** INFORMATION SUPPLIED follows **

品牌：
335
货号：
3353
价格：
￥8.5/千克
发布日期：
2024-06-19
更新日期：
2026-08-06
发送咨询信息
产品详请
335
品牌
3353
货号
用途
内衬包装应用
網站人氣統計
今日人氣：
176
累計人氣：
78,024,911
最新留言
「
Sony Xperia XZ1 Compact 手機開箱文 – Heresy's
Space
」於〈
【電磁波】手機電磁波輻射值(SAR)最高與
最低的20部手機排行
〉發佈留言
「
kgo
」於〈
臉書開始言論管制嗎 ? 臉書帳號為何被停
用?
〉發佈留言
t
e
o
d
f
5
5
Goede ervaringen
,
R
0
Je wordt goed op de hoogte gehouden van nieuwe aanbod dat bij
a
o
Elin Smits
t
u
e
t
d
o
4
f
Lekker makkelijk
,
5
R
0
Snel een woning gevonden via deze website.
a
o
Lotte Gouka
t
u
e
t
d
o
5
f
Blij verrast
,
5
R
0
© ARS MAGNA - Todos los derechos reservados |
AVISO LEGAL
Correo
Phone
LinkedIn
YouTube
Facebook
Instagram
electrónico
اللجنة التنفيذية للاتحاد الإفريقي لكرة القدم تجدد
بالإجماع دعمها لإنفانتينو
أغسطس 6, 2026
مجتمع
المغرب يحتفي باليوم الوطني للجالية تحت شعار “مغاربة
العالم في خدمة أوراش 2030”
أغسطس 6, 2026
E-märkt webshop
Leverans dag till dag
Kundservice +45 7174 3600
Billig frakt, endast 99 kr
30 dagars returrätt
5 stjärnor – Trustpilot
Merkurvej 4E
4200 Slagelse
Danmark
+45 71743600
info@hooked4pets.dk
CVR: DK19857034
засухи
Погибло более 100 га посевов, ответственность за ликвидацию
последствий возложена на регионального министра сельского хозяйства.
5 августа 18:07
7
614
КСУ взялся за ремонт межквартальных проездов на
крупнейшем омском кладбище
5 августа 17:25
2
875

** End of INFORMATION SUPPLIED **

All of the material above should be printed exactly as it appears.

品牌：
335
货号：
3353
价格：
￥8.5/千克
发布日期：
2024-06-19
更新日期：
2026-08-06
发送咨询信息
产品详请
335
品牌
3353
货号
用途
内衬包装应用
網站人氣統計
今日人氣：
176
累計人氣：
78,024,911
最新留言
「
Sony Xperia XZ1 Compact 手機開箱文 – Heresy's
Space
」於〈
【電磁波】手機電磁波輻射值(SAR)最高與
最低的20部手機排行
〉發佈留言
「
kgo
」於〈
臉書開始言論管制嗎 ? 臉書帳號為何被停
用?
〉發佈留言
t
e
o
d
f
5
5
Goede ervaringen
,
R
0
Je wordt goed op de hoogte gehouden van nieuwe aanbod dat bij
a
o
Elin Smits
t
u
e
t
d
o
4
f
Lekker makkelijk
,
5
R
0
Snel een woning gevonden via deze website.
a
o
Lotte Gouka
t
u
e
t
d
o
5
f
Blij verrast
,
5
R
0
© ARS MAGNA - Todos los derechos reservados |
AVISO LEGAL
Correo
Phone
LinkedIn
YouTube
Facebook
Instagram
electrónico
اللجنة التنفيذية للاتحاد الإفريقي لكرة القدم تجدد
بالإجماع دعمها لإنفانتينو
أغسطس 6, 2026
مجتمع
المغرب يحتفي باليوم الوطني للجالية تحت شعار “مغاربة
العالم في خدمة أوراش 2030”
أغسطس 6, 2026
E-märkt webshop
Leverans dag till dag
Kundservice +45 7174 3600
Billig frakt, endast 99 kr
30 dagars returrätt
5 stjärnor – Trustpilot
Merkurvej 4E
4200 Slagelse
Danmark
+45 71743600
info@hooked4pets.dk
CVR: DK19857034
засухи
Погибло более 100 га посевов, ответственность за ликвидацию
последствий возложена на регионального министра сельского хозяйства.
5 августа 18:07
7
614
КСУ взялся за ремонт межквартальных проездов на
крупнейшем омском кладбище
5 августа 17:25
2
875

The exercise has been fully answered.